Настроение у меня было – как, наверное, у Наполеона, когда он проснулся в первый раз императором Франции. Мне не нужен был сан императора – Родина и так лежала передо мной. Казалось, сбывается то, чего не получалось, не было в жизни раньше. И те часы, дни, годы, которые, видимо, еще отпущены мне судьбой, – это просто сказочное, неоценимое богатство.
Ослепительная Десна со своим уютным песчаным пляжем, по которому медленно расхаживали стройные девушки в ярких купальниках и великолепно сложенные ребята, стала продолжением утренних снов. Высокое солнце светило на совесть, широкая река оделась в светлое марево, береговой песок мягко белел. В двадцати шагах от воды зеленели гостеприимные заросли ольхи и орешника, за ними тоже кое-где был песок, а выше, над обрывом, белые храмы сияли золотом куполов в темно-голубом холодном небе. Что-то во всем этом было от вечности.
А потом я увидел картинку, которая много раз в разных вариантах снилась мне после.
Светловолосая стройная девушка стояла спиной ко мне, против солнца, в знойном, мерцающем сиянии волн. Вода осторожно лизала ее загорелые ноги, река сверкала, теряясь в светлой дали. Потом она вошла в реку, а накупавшись, выходила из воды, уверенно, быстро выходила, вода взмывала перед ее стремительными коленями. Высокая грудь ее летела вперед, а голова была слегка откинута, отягощенная массой пышных волос. Афродита, выходящая из воды? Венера?
И так верна была моим представлениям, моим мечтам вся картина – люди, пляж, река, солнце, девушка, – так закончена в каждой своей детали, так знакома, так истинна, что просто не верилось, что это все наяву.

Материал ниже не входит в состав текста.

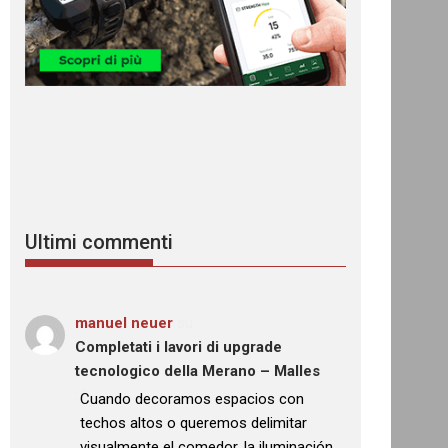
Ultimi commenti
manuel neuer
su
Completati i lavori di upgrade
tecnologico della Merano – Malles
: “
Cuando decoramos espacios con
techos altos o queremos delimitar
visualmente el comedor, la iluminación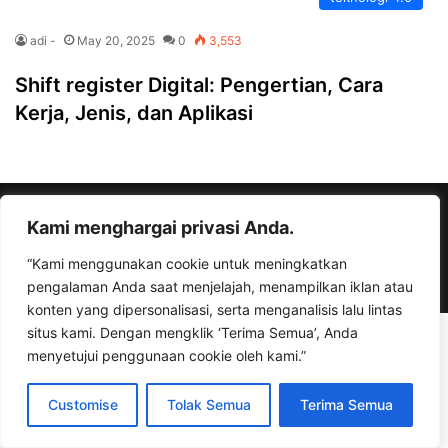
adi -
May 20, 2025
0
3,553
Shift register Digital: Pengertian, Cara
Kerja, Jenis, dan Aplikasi
© Copyright 2026, All Rights Reserved |
bisaioti.com
Kami menghargai privasi Anda.
“Kami menggunakan cookie untuk meningkatkan
Facebook
YouTube
Instagram
TikTok
WhatsApp
pengalaman Anda saat menjelajah, menampilkan iklan atau
konten yang dipersonalisasi, serta menganalisis lalu lintas
situs kami. Dengan mengklik ‘Terima Semua’, Anda
menyetujui penggunaan cookie oleh kami.”
Customise
Tolak Semua
Terima Semua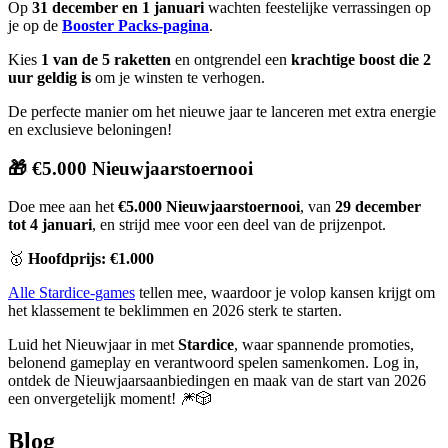
Op
31 december en 1 januari
wachten feestelijke verrassingen op
je op de
Booster Packs-pagina
.
Kies
1 van de 5 raketten
en ontgrendel een
krachtige boost die 2
uur geldig is
om je winsten te verhogen.
De perfecte manier om het nieuwe jaar te lanceren met extra energie
en exclusieve beloningen!
🎁 €5.000 Nieuwjaarstoernooi
Doe mee aan het
€5.000 Nieuwjaarstoernooi
, van
29 december
tot 4 januari
, en strijd mee voor een deel van de prijzenpot.
🥇
Hoofdprijs: €1.000
Alle Stardice-games
tellen mee, waardoor je volop kansen krijgt om
het klassement te beklimmen en 2026 sterk te starten.
Luid het Nieuwjaar in met
Stardice
, waar spannende promoties,
belonend gameplay en verantwoord spelen samenkomen. Log in,
ontdek de Nieuwjaarsaanbiedingen en maak van de start van 2026
een onvergetelijk moment! 🎆🎲
Blog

Может быть, лишь белого парохода и яхт не хватало.
Таким и остался в моей памяти Чернигов – гостеприимным.
Напоминание
В одной деревне за беспорядочным строем избушек открылась маленькая пыльная площадь, а в глубине ее вымахнула вверх невысокая на первый взгляд деревянная церковь.

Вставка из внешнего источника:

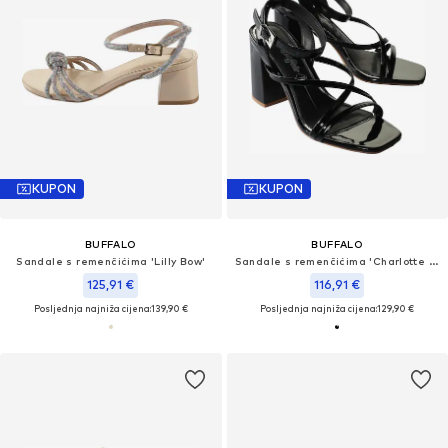
KUPON
KUPON
BUFFALO
BUFFALO
Sandale s remenčićima 'Lilly Bow'
Sandale s remenčićima 'Charlotte Mss'
125,91 €
116,91 €
Posljednja najniža cijena:
139,90 €
Posljednja najniža cijena:
129,90 €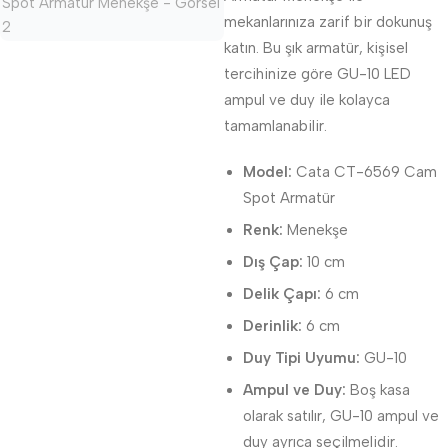
mekanlarınıza zarif bir dokunuş
katın. Bu şık armatür, kişisel
tercihinize göre GU-10 LED
ampul ve duy ile kolayca
tamamlanabilir.
Model:
Cata CT-6569 Cam
Spot Armatür
Renk:
Menekşe
Dış Çap:
10 cm
Delik Çapı:
6 cm
Derinlik:
6 cm
Duy Tipi Uyumu:
GU-10
Ampul ve Duy:
Boş kasa
olarak satılır, GU-10 ampul ve
duy ayrıca seçilmelidir.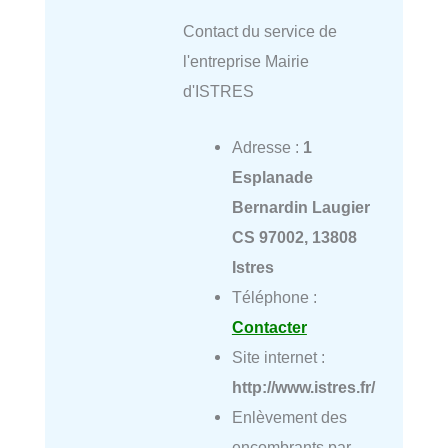
Contact du service de
l'entreprise Mairie
d'ISTRES
Adresse :
1
Esplanade
Bernardin Laugier
CS 97002, 13808
Istres
Téléphone :
Contacter
Site internet :
http://www.istres.fr/
Enlèvement des
encombrants par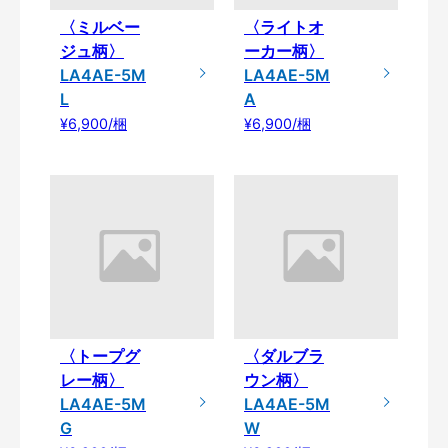
〈ミルベー
〈ライトオ
ジュ柄〉
ーカー柄〉
LA4AE-5M
LA4AE-5M
L
A
¥6,900/梱
¥6,900/梱
〈トープグ
〈ダルブラ
レー柄〉
ウン柄〉
LA4AE-5M
LA4AE-5M
G
W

Она была так хорошо сложена, так стройна и так сохранилась, что, казалось, не бывает и никогда не было в этих благословенных местах ни дождей, ни ветров, ни непогоды, а каждый раз вот так в добром спокойствии поднимается утром и опускается вечером солнце, не спеша проделывая обычный свой путь, – и так изо дня в день, во веки веков.
Проехав, я все оглядывался на церковь – она еще долго была хорошо видна, и уже избушки слились с землей, а она все высилась тонким рисованным своим силуэтом. И казалось, не люди соорудили ее, а была она здесь всегда, сама по себе, одинокая, стройная. Живая…

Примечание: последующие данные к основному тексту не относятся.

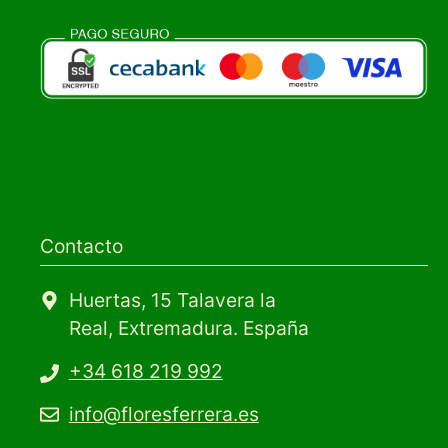
Contacto
Huertas, 15 Talavera la
Real, Extremadura. España
+34 618 219 992
info@floresferrera.es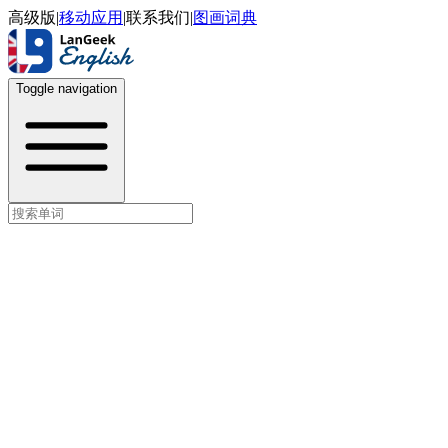
高级版
|
移动应用
|
联系我们
|
图画词典
Toggle navigation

А когда солнце уже садилось совсем в загустевшем от жары воздухе и само, утонув в этом воздухе, стало расплывчатым и красноватым, я увидел картину совсем уж библейскую, тысячелетнюю, опять толкнувшую мое сердце какой-то странной причастностью к моей судьбе.
Тонущее красноватое солнце было справа, на уровне вытянутой вверх руки, вдоль шоссе мелькали редкие большие деревья, а в просветах между ними виднелась еще одна пыльная древняя дорога, по которой сейчас пастух гнал стадо овец. Овцы шли дружно, гуртом, поднимая дорожную пыль, пыль висела над ними желтовато-красным сиянием, клубилась слегка. За ними раскинулся огромный, темнеющий уже, невозделанный луг, на который кое-где садился туман. А совсем вдалеке, под самым солнцем, в молчаливом и грозном спокойствии цепенел многозначительный, розовый от лучей, пятиглавый силуэт храма.
Я остановился, слез. Была нереальная тишина, которая, кажется, только усиливалась мягким топотом множества овечьих ног, редким взблеиванием, и это настойчивое однообразное движение стада тоже только подчеркивало окружающую вечную неизменность. Стадо прошло, скрылось, золотящаяся пыль еще висела над дорогой, но и она медленно редела, садясь, и уже ничто вокруг не нарушало размеренного течения вечности.